Summary –  A concise overview which includes an overarching “branding” message – communicate immediately what functional area of expertise you possess and at what level.  Highlight some experience, skills or capabilities or combination thereof which you possess and are your key “selling points”.   Are you a talented software architect with really strong interpersonal and presentation skills?  Say so.  Have you led teams on high visibility projects?  Ditto.

Specialties –  This is the place to list or bullet all the tangible knowledge areas or skills you want to highlight.  Focus first on hard skills then soft skills but only if they distinguish you in some way.  Do not list “team-player”.  In a recent study, this was the most over-used adjective on LinkedIn.  This distinguishes you from no one. 

Experience –  As in your resume, list employers, position titles, a brief description of your overall responsibility (one sentence) and then bullet out a few achievements that illustrate your best skills.  Only detail out the last 10-15 years or whatever is relevant.  Do not go back to the beginning of time.  If you had a big gap somewhere in there, either do not go beyond it, or understand that it will raise questions.   

Education –  List relevant formal education, leaving dates and other details out if you think they may hurt you.

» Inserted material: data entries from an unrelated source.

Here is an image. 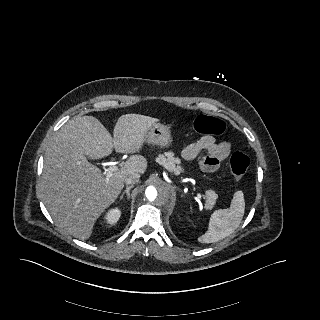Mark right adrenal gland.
Here are the masks:
<instances>
[{
	"instance_id": "2a0ac1e0",
	"label": "right adrenal gland",
	"mask_w": 320,
	"mask_h": 320,
	"mask_svg": "<svg viewBox=\"0 0 320 320\" xmlns=\"http://www.w3.org/2000/svg\"><path fill=\"white\" fill-rule=\"evenodd\" d=\"M133 188V185H129L126 187L125 191L122 193V195L120 196V200L123 199L124 195H127V199H130V189Z\"/></svg>"
}]
</instances>
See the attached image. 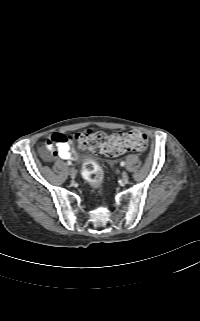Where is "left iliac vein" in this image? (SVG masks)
I'll use <instances>...</instances> for the list:
<instances>
[{
    "instance_id": "left-iliac-vein-1",
    "label": "left iliac vein",
    "mask_w": 200,
    "mask_h": 321,
    "mask_svg": "<svg viewBox=\"0 0 200 321\" xmlns=\"http://www.w3.org/2000/svg\"><path fill=\"white\" fill-rule=\"evenodd\" d=\"M128 179H129V177H128L127 172H126V171H123V173H122V180H123V182H127Z\"/></svg>"
}]
</instances>
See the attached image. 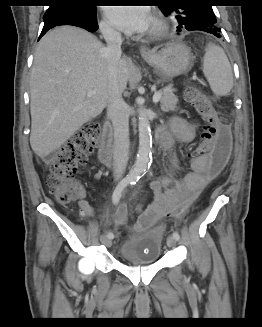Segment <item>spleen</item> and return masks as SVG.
<instances>
[{
  "instance_id": "3e777b00",
  "label": "spleen",
  "mask_w": 262,
  "mask_h": 327,
  "mask_svg": "<svg viewBox=\"0 0 262 327\" xmlns=\"http://www.w3.org/2000/svg\"><path fill=\"white\" fill-rule=\"evenodd\" d=\"M203 73L215 95L229 94L233 87L232 69L221 47L208 44L203 59Z\"/></svg>"
}]
</instances>
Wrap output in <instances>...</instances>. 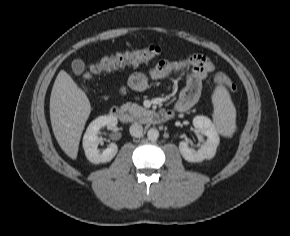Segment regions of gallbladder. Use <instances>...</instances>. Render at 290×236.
<instances>
[{
    "mask_svg": "<svg viewBox=\"0 0 290 236\" xmlns=\"http://www.w3.org/2000/svg\"><path fill=\"white\" fill-rule=\"evenodd\" d=\"M71 66L74 74L76 75H81L85 68L84 62L80 59L73 60Z\"/></svg>",
    "mask_w": 290,
    "mask_h": 236,
    "instance_id": "1",
    "label": "gallbladder"
}]
</instances>
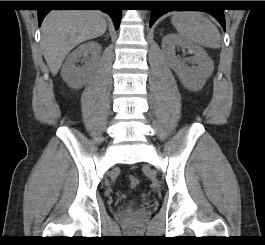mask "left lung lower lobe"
I'll list each match as a JSON object with an SVG mask.
<instances>
[{
	"instance_id": "obj_1",
	"label": "left lung lower lobe",
	"mask_w": 265,
	"mask_h": 245,
	"mask_svg": "<svg viewBox=\"0 0 265 245\" xmlns=\"http://www.w3.org/2000/svg\"><path fill=\"white\" fill-rule=\"evenodd\" d=\"M211 4H217L215 1ZM156 7L151 10V18H150V27L155 23V21L162 16L163 14L169 11H183L184 7H194L196 4L193 1H156ZM204 11L211 14L215 17L222 28L225 30V16L224 10L221 8H211L208 10H198Z\"/></svg>"
}]
</instances>
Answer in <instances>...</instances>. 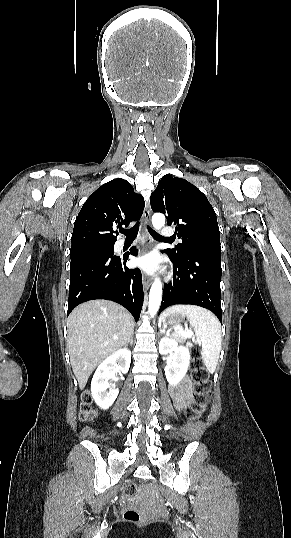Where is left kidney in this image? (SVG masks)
<instances>
[{"label": "left kidney", "instance_id": "5707ae66", "mask_svg": "<svg viewBox=\"0 0 291 538\" xmlns=\"http://www.w3.org/2000/svg\"><path fill=\"white\" fill-rule=\"evenodd\" d=\"M159 353L170 354L172 362L165 366V375L170 385H177L186 375L190 363V351L188 347L179 346L178 342L164 337L159 342Z\"/></svg>", "mask_w": 291, "mask_h": 538}]
</instances>
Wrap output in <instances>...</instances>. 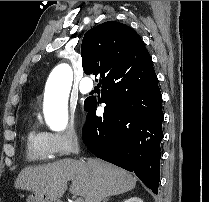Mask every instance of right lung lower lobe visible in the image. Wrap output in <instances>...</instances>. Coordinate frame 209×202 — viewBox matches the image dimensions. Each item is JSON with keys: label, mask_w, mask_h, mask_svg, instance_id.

Other –  There are a number of other areas you can complete such as Awards and Personal information.  Remember, only include that which is relevant and which you want people to know and be able to share about you.  Some things like marital status and your physical address, for example, really do not need to be completed on your LinkedIn profile. 

What Not to Include

Information that is irrelevant or even detrimental to you as a potential employee, consultant, speaker, reference…you get the picture.  Interests outside the workplace that are highly charged such as religion or politics – be aware these can hurt you.  If you wish to join Groups that are polarizing – just don’t “show” the group on your profile (can be changed in Settings or Edit Profile page).  More about this in a future post.

Uploading Your Resume

Though you may choose to, you do not need to upload your resume and make it available through an app such as Box.net.  Keyword searches don’t search these, so you won’t produce any hits this way, and you lose control over your document, as others can print, save or share your document without you ever knowing.  Anything you do choose to upload and make available on your profile, save it as a .pdf.  This won’t make it impossible to change your document, if the individual has the right software, but it does make it less likely. 

Applying the suggestions above will help you begin creating a powerful profile.  This is a start.  In the next post, I’ll talk about recommendations and the benefits of getting your profile to 100% completeness.

Want to know your brand?

Maybe you’re not yet sold on the idea that you have a “brand” and that you need to manage it.  Maybe you are.  Either way, the following exercise may be useful or insightful, or both:

1) Pick a “document” that purports to tell people about the professional you:  a resume, a bio, an online profile (on LinkedIn, say…)

2) Go to an online word cloud tool (try www.wordle.net or google word cloud tool to find a similar tool)

3) Either cut and paste your selected text into the tool, or, point it toward your url

4) Let the tool create a word cloud for you

Now, the words that are the largest font size are the words that show up most frequently in your document.  The words that are the smallest show up the least frequently.  The tools are typically smart enough to filter out “the” and “a”. 

So, what are the 5 – 8 largest words in your word cloud?  Are these the “loudest” messages you want your audience to hear?  Because these are the “loudest” messages you’re sending.  At least in that particular document.    You could compare across documents to see how consistent your messages are.   

Try it.  Cool tools.  Easy to use.  Good food for thought.  Perhaps this exercise will inspire some serious thought about career direction and development.  Or perhaps just a serious re-write.